Mercredi 20 mai, le Conseil Fédéral a donné l’autorisation aux communautés religieuses de reprendre leurs célébrations à partir du 28 mai, à condition de respecter certaines mesures préventives, qui pourraient nous sembler trop restrictives. Afin d’honorer cette confiance que nous témoignent nos autorités fédérales, il est essentiel de suivre ces recommandations à la lettre. Toutefois, la perspective de pouvoir rendre à nouveau un culte à Dieu en communauté dans nos lieux de prière est un sujet de joie qu’aucune directive sanitaire ne saurait ternir! Voici pourquoi nous affirmons que :

Nous ne pouvons pas nous serrer la main, mais par l’intensité de nos regards qui se rencontrent et de nos paroles qui s’échangent, nous saurons saluer celles et ceux que nous croiserons, peut-être plus intensément qu’avant.

Nous ne pouvons pas remplir nos bancs habituels, mais nous saurons remplir au mieux l’espace de nos temples, et peut-être sentir un souffle de liberté et de renouveau en habitant un coin d’espace encore inconnu.

Nous ne pouvons pas chanter nos cantiques, mais nous saurons élever notre souffle vers Dieu par nos prières, et peut-être que nous allons découvrir que nos corps et nos mots sont déjà les instruments de notre louange.

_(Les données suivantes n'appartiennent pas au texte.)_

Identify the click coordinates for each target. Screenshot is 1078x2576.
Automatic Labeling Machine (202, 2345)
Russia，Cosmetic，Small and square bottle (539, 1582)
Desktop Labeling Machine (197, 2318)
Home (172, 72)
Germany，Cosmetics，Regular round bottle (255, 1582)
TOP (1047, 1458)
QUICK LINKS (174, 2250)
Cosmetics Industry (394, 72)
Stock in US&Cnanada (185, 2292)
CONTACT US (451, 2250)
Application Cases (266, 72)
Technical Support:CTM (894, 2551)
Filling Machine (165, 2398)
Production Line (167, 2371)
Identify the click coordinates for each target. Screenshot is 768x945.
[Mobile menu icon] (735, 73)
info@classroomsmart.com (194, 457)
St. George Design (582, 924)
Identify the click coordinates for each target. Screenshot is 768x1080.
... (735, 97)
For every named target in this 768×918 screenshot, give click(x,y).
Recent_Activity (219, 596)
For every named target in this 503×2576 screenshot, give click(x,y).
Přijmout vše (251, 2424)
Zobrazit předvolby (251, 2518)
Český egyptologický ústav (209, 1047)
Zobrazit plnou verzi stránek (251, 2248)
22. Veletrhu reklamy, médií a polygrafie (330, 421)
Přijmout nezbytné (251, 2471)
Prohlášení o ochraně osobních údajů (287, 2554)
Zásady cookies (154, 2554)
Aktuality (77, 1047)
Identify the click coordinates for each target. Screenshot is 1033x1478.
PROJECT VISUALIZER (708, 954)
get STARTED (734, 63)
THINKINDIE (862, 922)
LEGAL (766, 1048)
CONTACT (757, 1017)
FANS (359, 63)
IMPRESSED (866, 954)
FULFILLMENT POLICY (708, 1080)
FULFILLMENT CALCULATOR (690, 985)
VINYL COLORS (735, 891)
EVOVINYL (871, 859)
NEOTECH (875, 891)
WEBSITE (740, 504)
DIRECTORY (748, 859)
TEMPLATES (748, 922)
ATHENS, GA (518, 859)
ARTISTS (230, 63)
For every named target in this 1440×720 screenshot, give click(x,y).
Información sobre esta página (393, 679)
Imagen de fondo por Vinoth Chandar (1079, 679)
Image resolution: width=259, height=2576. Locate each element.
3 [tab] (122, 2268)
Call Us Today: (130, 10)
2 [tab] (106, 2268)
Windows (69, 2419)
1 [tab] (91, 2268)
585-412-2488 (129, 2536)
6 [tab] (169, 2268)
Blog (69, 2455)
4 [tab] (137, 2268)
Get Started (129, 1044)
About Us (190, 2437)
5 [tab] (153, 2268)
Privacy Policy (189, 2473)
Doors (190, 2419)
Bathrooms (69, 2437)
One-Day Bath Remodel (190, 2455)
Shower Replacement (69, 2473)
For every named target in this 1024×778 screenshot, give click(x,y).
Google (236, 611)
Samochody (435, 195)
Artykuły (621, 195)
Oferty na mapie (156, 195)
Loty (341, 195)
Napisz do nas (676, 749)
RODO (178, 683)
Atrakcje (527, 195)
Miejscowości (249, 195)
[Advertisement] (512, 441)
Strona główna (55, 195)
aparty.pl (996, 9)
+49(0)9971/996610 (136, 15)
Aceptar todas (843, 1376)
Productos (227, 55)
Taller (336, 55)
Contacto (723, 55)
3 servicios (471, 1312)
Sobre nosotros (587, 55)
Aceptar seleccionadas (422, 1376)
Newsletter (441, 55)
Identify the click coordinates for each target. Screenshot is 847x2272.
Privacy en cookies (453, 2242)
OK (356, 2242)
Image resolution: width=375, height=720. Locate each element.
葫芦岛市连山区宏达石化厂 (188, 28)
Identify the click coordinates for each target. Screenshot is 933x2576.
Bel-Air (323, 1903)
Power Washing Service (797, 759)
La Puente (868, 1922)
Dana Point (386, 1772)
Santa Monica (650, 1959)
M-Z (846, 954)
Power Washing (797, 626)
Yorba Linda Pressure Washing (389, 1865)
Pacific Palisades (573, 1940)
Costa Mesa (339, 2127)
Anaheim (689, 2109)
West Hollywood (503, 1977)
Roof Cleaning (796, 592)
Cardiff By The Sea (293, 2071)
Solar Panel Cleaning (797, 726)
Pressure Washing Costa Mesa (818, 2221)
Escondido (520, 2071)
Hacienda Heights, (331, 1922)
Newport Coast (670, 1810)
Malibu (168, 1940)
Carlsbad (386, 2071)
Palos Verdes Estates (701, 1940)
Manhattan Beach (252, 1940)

Nous ne pouvons pas prendre la cène avec le pain et vin, mais nous saurons vivre une eucharistie qui soit véritable action de grâce, par la force des gestes et du témoignage de la Bible, et nous goûterons peut-être de manière inédite la présence de Dieu dans nos vies.

Nous ne pouvons pas vivre d’après-culte mais nous saurons entretenir notre désir de convivialité jusqu’à notre prochaine rencontre et peut-être que notre après-culte se transformera en un téléphone, un mail, un petit mot partagé certes dans la distance physique mais aussi dans une communion chaleureuse.